# What’s it like dating on the road?



## Moonbaby (Jul 30, 2019)

I understand long distance relationships but this seems like something different. 
I have some commitment issues myself but that seems par for the course in a community 
Where people are quasi nomadic ? 
Any tales or advice?


----------



## Deleted member 23824 (Jul 30, 2019)

Moonbaby said:


> I understand long distance relationships but this seems like something different.
> I have some commitment issues myself but that seems par for the course in a community
> Where people are quasi nomadic ?
> Any tales or advice?


Be a man - use your hand.

You can do that on the road, or about anywhere, if you’re discreet.


----------



## roughdraft (Jul 30, 2019)

Faceplant said:


> Be a man - use your hand.
> 
> You can do that on the road, or about anywhere, if you’re discreet.



ah i thought the question was more about dating than getting ones dick wet


----------



## Maxnomad (Jul 30, 2019)

Jeez you folks 

OP- you got this


----------



## roughdraft (Jul 30, 2019)

alright ima throw in the little i can here

travelin with somebody while yr in a relationship with them, can be awesome or shitty, oftentimes both, or am i lying? we know relationships. yall gotta have some of the same priorities, desires, quirks, you know the drill. yall gotta travel together the same way people stay together in a more...stayin in one place at a time...type of relationship. No offense, but it isnt rocket science, it just depends on the pair, and yalls wants and needs, sound reasonable?

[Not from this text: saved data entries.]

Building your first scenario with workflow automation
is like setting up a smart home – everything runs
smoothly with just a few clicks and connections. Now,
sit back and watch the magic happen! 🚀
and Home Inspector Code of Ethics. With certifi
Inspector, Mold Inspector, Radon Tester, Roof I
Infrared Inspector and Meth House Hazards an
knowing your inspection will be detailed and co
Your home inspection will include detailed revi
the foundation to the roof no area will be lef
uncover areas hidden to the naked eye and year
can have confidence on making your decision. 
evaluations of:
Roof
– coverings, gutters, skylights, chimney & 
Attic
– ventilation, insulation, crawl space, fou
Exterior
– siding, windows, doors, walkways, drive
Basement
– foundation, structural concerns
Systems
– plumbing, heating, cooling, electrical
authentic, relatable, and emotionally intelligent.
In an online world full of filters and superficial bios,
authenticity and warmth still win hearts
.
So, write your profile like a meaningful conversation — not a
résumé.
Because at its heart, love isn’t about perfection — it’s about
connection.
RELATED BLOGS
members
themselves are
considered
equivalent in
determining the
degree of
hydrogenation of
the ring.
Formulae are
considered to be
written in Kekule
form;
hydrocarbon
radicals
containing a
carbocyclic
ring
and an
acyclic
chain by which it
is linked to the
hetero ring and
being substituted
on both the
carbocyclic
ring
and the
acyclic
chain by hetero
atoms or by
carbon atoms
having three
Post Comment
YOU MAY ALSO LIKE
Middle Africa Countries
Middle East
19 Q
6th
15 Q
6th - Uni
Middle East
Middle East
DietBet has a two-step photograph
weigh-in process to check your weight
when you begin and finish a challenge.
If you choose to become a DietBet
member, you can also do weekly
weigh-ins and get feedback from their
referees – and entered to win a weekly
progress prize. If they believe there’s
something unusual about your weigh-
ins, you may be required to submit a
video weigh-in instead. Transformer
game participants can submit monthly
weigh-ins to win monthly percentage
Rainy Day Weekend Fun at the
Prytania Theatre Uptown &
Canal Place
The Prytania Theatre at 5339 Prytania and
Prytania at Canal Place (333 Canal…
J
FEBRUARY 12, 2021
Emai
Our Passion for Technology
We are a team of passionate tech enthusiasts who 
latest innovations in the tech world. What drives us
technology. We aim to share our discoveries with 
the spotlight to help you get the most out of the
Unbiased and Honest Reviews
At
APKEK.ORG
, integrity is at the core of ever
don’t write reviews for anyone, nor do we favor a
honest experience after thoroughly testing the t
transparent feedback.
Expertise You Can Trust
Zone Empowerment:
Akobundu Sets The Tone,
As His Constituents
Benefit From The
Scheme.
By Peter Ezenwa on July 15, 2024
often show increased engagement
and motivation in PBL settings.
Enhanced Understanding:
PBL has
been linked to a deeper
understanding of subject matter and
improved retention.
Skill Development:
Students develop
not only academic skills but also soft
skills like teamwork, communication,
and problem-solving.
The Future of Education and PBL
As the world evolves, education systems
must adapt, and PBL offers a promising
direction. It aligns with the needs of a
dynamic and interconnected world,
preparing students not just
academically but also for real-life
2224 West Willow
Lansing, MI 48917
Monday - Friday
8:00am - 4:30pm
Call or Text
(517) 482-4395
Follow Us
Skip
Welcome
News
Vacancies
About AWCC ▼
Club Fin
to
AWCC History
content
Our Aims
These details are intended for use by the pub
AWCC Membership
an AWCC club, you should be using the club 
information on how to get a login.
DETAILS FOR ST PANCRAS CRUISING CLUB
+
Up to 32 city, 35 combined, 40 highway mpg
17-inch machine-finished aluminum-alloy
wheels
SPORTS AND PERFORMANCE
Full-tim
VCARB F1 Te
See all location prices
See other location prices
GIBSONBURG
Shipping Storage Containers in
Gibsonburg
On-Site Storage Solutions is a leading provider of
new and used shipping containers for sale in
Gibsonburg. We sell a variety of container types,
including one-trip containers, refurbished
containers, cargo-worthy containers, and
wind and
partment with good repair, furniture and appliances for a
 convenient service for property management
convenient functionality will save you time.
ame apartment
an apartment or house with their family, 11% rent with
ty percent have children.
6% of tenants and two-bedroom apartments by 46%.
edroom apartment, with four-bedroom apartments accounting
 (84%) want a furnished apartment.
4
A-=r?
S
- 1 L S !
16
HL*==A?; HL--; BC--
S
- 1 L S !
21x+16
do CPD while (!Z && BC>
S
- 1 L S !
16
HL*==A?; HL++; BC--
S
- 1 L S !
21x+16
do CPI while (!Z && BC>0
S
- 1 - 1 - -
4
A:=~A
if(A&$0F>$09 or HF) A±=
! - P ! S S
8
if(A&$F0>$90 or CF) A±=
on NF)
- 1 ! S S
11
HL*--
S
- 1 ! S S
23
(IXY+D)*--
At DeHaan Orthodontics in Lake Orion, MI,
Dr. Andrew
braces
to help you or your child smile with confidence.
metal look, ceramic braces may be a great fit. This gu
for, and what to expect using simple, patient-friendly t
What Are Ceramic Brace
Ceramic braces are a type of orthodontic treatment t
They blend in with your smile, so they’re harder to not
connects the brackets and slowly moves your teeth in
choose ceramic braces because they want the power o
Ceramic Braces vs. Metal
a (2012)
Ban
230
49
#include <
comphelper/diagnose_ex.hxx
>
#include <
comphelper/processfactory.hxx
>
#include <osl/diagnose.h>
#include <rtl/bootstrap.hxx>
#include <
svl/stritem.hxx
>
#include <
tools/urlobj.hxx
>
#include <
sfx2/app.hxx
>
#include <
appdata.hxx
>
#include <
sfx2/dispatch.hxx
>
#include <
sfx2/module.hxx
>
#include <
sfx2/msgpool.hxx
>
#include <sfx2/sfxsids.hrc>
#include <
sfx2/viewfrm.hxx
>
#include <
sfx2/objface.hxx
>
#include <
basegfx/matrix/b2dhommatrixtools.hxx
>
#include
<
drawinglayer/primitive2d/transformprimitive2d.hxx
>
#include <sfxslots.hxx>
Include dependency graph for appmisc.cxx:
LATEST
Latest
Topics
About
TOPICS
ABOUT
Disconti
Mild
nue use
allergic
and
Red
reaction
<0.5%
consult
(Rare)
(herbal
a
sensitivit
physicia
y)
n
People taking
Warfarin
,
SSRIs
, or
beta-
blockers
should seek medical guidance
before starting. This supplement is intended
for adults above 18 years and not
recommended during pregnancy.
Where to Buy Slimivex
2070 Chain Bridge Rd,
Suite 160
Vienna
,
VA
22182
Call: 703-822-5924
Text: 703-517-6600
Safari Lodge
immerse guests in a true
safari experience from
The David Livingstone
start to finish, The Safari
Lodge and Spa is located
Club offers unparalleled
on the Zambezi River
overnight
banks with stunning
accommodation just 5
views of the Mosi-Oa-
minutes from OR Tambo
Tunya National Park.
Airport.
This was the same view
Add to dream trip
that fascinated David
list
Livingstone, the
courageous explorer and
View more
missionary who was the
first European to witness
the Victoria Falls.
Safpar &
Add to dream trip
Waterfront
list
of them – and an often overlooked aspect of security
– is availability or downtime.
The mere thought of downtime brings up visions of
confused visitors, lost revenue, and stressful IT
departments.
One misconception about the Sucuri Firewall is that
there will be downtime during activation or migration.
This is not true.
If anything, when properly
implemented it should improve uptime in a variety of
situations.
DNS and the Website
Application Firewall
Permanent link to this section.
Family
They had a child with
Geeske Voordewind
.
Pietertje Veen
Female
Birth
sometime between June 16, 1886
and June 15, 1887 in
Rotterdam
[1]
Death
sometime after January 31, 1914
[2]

on the other hand, say yr traveling alone, well, you might just meet somebody along the way who makes you wanna settle down. they might express some desire to travel, but yall find due to x y and z reasons, it aint gonna work, somebody compromises and gives the other side of the grass a whirl, or yall break up due to these or other circumstances right, your ass gets back on the road, they stay where theyre at, and hopefully in some way remain very close friends. that was my most recent experience, but i wouldnt trade it for anything

OP you might wanna elaborate a bit more, in my humble and respectful opinion. 
enjoy life and give love friend. feel free to drop me a PM


----------



## Moonbaby (Jul 31, 2019)

roughdraft said:


> alright ima throw in the little i can here
> 
> travelin with somebody while yr in a relationship with them, can be awesome or shitty, oftentimes both, or am i lying? we know relationships. yall gotta have some of the same priorities, desires, quirks, you know the drill. yall gotta travel together the same way people stay together in a more...stayin in one place at a time...type of relationship. No offense, but it isnt rocket science, it just depends on the pair, and yalls wants and needs, sound reasonable?
> 
> ...



There’s nothing to elaborate on. Just wanted to glean some wisdom for yalls past experiences


----------



## Doobie_D (Aug 1, 2019)

Me personally.. I met my wife on the road back in 2003 in the emerald triangle. She was squatting some old, defunct southern pacific passenger cars and I happened to go back there with her and some friends drinking one night. One thing led to another and we started hitching together..then we started riding trains long distance.. 17 years later we are still together somehow. We spent the entire time with each other 24/7 and we certainly got on each others nerves from time to time but apparently we're both very easy going?


----------



## Honey Crust (Aug 3, 2019)

Can’t speak for anyone else but my own experiences with polyamory have been wonderful and positive experiences. It allows me to maintain a level of long-term commitment when I’m on the road while also giving me room to have intimate/romantic experiences with others that I may meet while traveling. The boundaries for our relationships basically boil down to: “I trust you. Please stay safe. Get tested as often as you can. I can’t wait to see you when you come through again.”

Having multiple partners in different states also offers reprieve in the way of having a place to go if I need to, or even just gives me a reason to have a destination instead of just aimlessly wandering. I hitched from Denver to Lincoln and stayed there for a week to visit a then-partner before making my way to Chicago, and it was a welcome little break with some one that I loved. When I was hitching down to California for a festival I was playing, I made time to visit my partners in San Diego, and getting to stay with people who actively cared about me did wonders for rejuvenation and healing my weary bones lol

I got to see all five of my partners this last tour. That’s so fucking cool.

That said, it’s a lot of communication, it’s a lot of honesty, there’s no room for lying, as your partners can talk to each other and corroborate your words if they feel like they don’t trust you, and you gotta get fucking tested as often as you can! Ya got more than just yourself to worry about, and staying up to date helps maintain that trust.

All of my partners know about each other, and even ask how the others are doing. Healthy polyamory is a lot of work, but when it works, I found that it’s fucking perfect for my nomadic self.


----------